Синтез целого
Шрифт:
Общая атмосфера женского отчаяния собственно и доводит Раскольникова до практического совершения «отчаянного» преступления, однако тот факт, что он в результате также убивает двух женщин [91] , одна из которых — Лизавета — сама является страдалицей, вводит и его в состояние глубокого отчаяния, которое он пока не может еще осознать: «И если бы в ту минуту он в состоянии был правильнее видеть и рассуждать; если бы только мог сообразить все трудности своего положения, все отчаяние, все безобразие и всю нелепость его, понять при этом, сколько затруднений, а может быть, и злодейств еще остается ему преодолеть и совершить, чтобы вырваться отсюда и добраться домой, то очень может быть, что он бросил бы все и тотчас пошел бы сам на себя объявить, и не от страху даже за себя, а от одного только ужаса и отвращения к тому, что он сделал» [6, 65]. Затем герой «в полном отчаянии» [6, 69] пытается выбраться из реальной ловушки, в которую он попал, и неожиданный случай
91
Связь «Алена Ивановна — Раскольников — Лизавета» образует, по Г. Коксу [1993], еще один «треугольник мужской зависимости» в романе Достоевского.
Но мотив «отчаяния» все плотнее замыкает круг теперь именно над ним, и пока он не может ни с кем им поделиться. Находясь в полусознательном состоянии у себя в грязной «каморке», где он часто спал на софе, «покрываясь своим старым, ветхим, студенческим пальто и с одною маленькою подушкой в головах, под которую подкладывал все что имел белья» [6, 25], Раскольников каждую ночь слышит «отчаянные вопли с улиц» [6, 70]. Когда же он вспоминает, что совершил и что вещи, украденные им у старухи, все еще находятся в его комнате, он «шепчет в отчаянии»: «Боже мой, что со мною? Разве это спрятано?» [6, 71]. Героя начинает бить озноб, и он вновь накрывается своим «теплым пальто» и впадает в сон и беспамятство. Но потом в исступлении снова бросается к своему «платью», на котором могли остаться следы преступления.

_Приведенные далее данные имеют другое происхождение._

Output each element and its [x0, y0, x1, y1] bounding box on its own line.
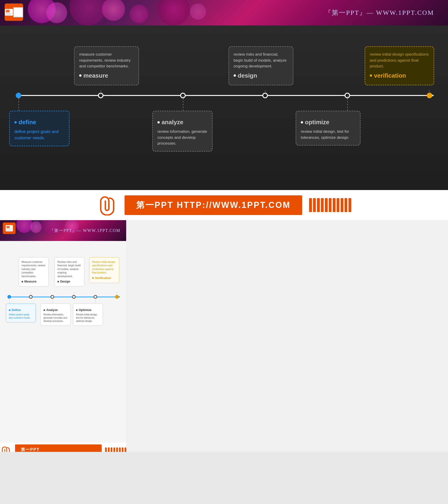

«Вызывающим и отчаянным видом» [6, 73] Раскольников смотрит на дворника, который приносит ему повестку из полицейской конторы, но затем вспоминает о своем «носке», пропитанном кровью. Он то надевает носок, то снимает, то смеется, то дрожит от страха, думая об «условности форм», но в конце концов надевает его. Тут же смех Раскольникова «сменился отчаянием» — «ноги его дрожали» [6, 74]. Вспоминая о старухиных вещах, он снова приходит в дрожь, «но такое отчаяние и такой, если можно сказать, цинизм гибели вдруг овладели им, что он махнул рукой и пошел дальше» [6, 74]. В поисках «конца» своего «отчаянного» состояния и выхода он старается быстрее освободиться от этих вещей: «Он только чувствовал и знал, что надо, чтобы все переменилось, так или этак, „хоть как бы то ни было“, повторял он с отчаянною, неподвижною самоуверенностью и решимостью» [6, 121].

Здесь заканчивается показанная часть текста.